### WHAT IS NEEDED
Reproduce exactly, and only, the lines below from the one containing "Where is spleen in this image?" through the one containing "Look at this image. Target: aorta.".

### INFORMATION PROVIDED
---+---

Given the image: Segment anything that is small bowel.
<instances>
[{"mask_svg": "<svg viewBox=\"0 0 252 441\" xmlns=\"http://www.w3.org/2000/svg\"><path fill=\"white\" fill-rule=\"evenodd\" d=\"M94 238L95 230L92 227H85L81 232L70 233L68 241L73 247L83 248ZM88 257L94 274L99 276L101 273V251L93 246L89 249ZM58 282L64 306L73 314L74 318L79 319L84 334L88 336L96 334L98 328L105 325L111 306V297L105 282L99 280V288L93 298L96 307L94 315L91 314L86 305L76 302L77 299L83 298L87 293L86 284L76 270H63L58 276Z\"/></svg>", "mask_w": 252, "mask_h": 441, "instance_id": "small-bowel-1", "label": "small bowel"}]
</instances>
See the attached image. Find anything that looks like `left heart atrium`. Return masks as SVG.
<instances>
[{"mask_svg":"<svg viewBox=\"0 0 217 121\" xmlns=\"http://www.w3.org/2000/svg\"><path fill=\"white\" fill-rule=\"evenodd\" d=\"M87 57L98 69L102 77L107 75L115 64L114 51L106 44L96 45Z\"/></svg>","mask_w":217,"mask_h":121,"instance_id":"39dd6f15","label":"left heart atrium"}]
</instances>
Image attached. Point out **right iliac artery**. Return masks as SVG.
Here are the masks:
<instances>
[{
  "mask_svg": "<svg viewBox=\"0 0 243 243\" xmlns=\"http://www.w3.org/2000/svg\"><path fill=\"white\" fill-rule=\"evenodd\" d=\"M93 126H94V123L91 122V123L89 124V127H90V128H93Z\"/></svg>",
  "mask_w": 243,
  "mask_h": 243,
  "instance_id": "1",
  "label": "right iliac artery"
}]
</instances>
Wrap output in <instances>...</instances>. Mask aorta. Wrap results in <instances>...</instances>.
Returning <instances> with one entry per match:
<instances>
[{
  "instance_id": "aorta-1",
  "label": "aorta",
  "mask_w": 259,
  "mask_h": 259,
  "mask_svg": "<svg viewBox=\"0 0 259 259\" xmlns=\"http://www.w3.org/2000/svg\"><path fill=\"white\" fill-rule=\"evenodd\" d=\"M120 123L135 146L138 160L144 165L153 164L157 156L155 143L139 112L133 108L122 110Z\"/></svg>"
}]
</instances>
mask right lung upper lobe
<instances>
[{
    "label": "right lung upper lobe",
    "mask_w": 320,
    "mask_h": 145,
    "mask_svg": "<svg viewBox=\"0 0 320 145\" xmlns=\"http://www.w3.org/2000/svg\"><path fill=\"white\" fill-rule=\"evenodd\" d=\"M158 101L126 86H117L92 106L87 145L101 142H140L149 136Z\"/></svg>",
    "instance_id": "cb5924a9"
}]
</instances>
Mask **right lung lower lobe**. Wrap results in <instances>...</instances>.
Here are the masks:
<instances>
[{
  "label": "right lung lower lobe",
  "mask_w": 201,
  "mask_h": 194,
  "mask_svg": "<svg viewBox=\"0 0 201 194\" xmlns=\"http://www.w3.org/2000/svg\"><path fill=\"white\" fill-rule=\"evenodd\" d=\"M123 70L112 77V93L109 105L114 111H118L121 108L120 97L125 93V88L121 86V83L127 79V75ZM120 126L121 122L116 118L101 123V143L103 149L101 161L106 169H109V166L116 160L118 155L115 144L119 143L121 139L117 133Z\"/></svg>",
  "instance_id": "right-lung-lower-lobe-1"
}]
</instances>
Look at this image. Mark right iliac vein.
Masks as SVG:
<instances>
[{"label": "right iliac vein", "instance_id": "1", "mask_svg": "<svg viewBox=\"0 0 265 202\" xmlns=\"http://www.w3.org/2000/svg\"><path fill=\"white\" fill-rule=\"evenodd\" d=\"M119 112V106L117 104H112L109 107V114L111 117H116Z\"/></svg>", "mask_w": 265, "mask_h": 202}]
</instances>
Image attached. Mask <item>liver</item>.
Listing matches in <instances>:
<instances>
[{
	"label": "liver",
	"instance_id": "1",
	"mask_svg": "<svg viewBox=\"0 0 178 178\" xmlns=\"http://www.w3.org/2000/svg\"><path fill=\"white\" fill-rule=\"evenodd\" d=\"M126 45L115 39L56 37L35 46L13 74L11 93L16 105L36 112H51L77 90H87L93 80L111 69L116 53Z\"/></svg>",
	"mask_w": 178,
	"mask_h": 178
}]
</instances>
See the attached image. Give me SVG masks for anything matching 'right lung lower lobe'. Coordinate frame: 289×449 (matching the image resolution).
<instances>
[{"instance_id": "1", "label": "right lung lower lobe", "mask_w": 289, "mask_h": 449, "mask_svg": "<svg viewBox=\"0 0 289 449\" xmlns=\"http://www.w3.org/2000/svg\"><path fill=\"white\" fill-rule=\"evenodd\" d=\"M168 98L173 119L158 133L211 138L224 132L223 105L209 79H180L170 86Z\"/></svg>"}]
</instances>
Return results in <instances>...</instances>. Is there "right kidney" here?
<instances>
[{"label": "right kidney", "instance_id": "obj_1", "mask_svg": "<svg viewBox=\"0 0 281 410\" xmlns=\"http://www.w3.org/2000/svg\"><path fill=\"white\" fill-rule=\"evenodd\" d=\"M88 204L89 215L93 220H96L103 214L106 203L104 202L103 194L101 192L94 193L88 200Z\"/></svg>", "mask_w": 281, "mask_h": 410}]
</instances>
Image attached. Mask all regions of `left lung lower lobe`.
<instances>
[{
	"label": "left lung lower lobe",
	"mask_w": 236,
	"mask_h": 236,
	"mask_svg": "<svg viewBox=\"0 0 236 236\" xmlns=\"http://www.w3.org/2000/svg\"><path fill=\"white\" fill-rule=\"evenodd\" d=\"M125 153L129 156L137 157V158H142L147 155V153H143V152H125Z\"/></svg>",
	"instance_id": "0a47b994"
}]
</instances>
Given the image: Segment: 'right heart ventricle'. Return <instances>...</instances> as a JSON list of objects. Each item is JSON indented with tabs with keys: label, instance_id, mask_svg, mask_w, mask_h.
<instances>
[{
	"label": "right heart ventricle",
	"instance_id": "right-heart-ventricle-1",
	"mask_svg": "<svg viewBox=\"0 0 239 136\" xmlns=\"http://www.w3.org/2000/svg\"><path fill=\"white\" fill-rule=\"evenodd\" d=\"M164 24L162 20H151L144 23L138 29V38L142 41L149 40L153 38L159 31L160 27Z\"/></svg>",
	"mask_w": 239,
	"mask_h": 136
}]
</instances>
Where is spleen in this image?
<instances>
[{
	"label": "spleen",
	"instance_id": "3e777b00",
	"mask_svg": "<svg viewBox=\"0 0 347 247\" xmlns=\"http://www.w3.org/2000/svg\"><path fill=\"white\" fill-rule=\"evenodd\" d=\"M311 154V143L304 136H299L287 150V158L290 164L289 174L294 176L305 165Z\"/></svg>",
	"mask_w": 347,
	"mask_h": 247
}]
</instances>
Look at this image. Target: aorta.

---+---

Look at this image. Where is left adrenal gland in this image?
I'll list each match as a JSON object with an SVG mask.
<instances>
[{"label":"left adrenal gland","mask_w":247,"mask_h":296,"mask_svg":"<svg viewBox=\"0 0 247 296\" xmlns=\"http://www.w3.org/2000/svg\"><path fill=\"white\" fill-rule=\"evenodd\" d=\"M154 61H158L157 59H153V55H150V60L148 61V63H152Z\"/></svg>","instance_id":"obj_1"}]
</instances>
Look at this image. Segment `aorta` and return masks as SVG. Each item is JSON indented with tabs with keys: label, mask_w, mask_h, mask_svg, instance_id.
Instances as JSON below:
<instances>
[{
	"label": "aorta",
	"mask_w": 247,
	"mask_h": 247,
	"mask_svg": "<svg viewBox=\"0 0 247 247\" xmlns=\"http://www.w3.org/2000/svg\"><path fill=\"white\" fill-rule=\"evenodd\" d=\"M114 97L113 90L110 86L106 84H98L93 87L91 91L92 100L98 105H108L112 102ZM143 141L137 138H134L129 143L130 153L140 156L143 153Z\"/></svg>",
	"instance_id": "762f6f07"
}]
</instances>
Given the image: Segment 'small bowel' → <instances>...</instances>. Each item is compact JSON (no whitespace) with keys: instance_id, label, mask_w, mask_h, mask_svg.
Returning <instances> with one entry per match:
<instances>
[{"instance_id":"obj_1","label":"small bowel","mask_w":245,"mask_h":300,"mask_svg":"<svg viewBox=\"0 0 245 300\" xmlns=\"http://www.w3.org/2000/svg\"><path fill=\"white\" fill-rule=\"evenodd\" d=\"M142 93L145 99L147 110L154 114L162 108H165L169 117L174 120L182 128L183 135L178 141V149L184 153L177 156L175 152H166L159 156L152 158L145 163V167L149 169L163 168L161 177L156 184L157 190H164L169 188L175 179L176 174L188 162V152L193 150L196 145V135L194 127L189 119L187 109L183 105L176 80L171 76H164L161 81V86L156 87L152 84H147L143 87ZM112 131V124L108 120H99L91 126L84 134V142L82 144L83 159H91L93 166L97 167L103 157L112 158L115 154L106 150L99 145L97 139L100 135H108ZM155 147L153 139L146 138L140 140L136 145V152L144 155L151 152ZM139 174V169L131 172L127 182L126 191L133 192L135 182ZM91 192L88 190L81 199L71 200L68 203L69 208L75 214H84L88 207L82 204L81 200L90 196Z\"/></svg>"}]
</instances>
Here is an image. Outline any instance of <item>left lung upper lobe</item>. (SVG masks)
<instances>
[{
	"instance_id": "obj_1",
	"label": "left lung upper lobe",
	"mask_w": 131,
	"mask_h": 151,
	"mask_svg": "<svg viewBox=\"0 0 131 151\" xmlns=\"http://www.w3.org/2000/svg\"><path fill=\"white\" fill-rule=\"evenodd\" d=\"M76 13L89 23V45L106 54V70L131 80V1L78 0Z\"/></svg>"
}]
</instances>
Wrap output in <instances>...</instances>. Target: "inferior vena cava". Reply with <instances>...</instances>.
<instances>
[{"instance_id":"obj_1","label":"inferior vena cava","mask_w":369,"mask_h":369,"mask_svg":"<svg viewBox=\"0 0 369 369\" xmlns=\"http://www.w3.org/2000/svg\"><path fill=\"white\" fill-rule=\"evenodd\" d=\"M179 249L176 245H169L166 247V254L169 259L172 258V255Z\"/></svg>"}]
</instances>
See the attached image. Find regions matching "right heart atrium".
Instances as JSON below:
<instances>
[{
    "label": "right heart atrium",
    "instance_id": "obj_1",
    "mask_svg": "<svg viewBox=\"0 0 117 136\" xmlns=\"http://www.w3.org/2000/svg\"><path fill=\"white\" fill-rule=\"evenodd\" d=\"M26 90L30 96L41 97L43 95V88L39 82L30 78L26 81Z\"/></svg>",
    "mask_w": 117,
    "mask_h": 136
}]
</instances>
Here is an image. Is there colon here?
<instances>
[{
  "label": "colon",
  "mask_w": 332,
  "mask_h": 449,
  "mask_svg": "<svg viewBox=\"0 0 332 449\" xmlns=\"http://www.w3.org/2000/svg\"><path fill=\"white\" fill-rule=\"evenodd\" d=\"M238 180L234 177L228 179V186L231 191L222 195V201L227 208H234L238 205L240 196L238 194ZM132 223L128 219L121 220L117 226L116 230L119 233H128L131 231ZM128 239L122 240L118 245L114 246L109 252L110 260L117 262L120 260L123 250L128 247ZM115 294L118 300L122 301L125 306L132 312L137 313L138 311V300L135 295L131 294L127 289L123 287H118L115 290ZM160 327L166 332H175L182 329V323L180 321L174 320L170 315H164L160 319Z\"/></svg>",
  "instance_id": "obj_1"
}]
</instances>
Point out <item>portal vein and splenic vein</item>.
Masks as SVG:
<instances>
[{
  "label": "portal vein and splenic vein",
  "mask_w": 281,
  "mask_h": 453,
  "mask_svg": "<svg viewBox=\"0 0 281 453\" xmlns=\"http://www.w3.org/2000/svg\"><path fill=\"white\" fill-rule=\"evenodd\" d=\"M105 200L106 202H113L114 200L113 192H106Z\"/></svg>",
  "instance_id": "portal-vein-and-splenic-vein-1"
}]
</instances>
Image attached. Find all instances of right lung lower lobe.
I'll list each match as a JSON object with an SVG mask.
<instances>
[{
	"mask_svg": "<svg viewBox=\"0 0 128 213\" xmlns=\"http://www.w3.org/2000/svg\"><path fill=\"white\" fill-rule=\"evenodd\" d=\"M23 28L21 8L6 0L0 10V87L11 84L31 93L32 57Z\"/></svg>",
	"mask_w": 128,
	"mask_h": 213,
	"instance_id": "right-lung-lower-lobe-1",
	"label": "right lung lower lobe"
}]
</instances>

---+---

### EXERCISE RESULT
Where is spleen in this image?
<instances>
[{
	"label": "spleen",
	"instance_id": "3e777b00",
	"mask_svg": "<svg viewBox=\"0 0 347 247\" xmlns=\"http://www.w3.org/2000/svg\"><path fill=\"white\" fill-rule=\"evenodd\" d=\"M311 154V143L304 136H299L287 150V158L290 164L289 174L294 176L305 165Z\"/></svg>",
	"mask_w": 347,
	"mask_h": 247
}]
</instances>
Look at this image. Target: aorta.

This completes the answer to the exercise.